Structured page parsing data:
########################################

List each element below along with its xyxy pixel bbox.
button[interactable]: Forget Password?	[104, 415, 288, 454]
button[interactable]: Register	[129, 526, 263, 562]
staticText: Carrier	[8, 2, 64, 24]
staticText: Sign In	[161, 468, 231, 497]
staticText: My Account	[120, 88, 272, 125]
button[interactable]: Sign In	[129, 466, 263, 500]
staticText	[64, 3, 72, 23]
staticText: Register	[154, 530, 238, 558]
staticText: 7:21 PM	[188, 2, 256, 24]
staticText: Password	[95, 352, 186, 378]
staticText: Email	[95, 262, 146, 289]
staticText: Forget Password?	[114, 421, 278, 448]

########################################

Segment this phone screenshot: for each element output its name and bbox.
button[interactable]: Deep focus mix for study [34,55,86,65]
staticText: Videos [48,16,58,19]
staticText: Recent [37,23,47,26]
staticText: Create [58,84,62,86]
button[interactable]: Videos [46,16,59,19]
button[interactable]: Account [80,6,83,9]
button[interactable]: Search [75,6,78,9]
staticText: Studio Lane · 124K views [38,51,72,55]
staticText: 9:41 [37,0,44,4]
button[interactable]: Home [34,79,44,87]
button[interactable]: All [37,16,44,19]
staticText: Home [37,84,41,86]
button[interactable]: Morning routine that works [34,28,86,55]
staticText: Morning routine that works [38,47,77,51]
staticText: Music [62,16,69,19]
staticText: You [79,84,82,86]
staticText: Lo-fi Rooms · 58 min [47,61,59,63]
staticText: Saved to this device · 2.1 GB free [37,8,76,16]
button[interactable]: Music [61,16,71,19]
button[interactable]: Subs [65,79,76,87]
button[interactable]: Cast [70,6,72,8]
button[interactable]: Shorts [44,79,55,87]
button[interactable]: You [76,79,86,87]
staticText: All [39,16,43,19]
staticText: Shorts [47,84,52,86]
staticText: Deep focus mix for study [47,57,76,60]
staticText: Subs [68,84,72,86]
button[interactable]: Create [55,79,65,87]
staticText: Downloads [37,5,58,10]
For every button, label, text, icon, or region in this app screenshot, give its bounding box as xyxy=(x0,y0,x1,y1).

########################################

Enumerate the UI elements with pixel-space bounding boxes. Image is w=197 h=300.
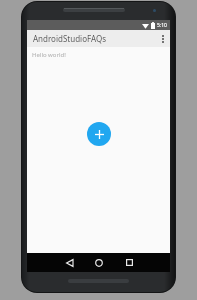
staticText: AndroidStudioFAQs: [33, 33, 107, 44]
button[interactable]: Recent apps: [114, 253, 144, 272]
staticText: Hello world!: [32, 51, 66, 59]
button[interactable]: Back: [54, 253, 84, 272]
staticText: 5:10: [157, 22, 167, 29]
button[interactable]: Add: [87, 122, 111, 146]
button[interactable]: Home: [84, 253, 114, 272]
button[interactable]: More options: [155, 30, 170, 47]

########################################

Only the lines above starting at the line that holds "Segment this phone" and ending at the line that holds "For every button, label, text, icon, or" are to be repeated, exactly and in full.

[Written solution]
Segment this phone screenshot: for each element output its name and bbox.
button[interactable]: Deep focus mix for study [34,55,86,65]
staticText: Videos [48,16,58,19]
staticText: Recent [37,23,47,26]
staticText: Create [58,84,62,86]
button[interactable]: Videos [46,16,59,19]
button[interactable]: Account [80,6,83,9]
button[interactable]: Search [75,6,78,9]
staticText: Studio Lane · 124K views [38,51,72,55]
staticText: 9:41 [37,0,44,4]
button[interactable]: Home [34,79,44,87]
button[interactable]: All [37,16,44,19]
staticText: Home [37,84,41,86]
button[interactable]: Morning routine that works [34,28,86,55]
staticText: Morning routine that works [38,47,77,51]
staticText: Music [62,16,69,19]
staticText: You [79,84,82,86]
staticText: Lo-fi Rooms · 58 min [47,61,59,63]
staticText: Saved to this device · 2.1 GB free [37,8,76,16]
button[interactable]: Music [61,16,71,19]
button[interactable]: Subs [65,79,76,87]
button[interactable]: Cast [70,6,72,8]
button[interactable]: Shorts [44,79,55,87]
button[interactable]: You [76,79,86,87]
staticText: All [39,16,43,19]
staticText: Shorts [47,84,52,86]
staticText: Deep focus mix for study [47,57,76,60]
staticText: Subs [68,84,72,86]
button[interactable]: Create [55,79,65,87]
staticText: Downloads [37,5,58,10]
For every button, label, text, icon, or region in this app screenshot, give its bounding box as xyxy=(x0,y0,x1,y1).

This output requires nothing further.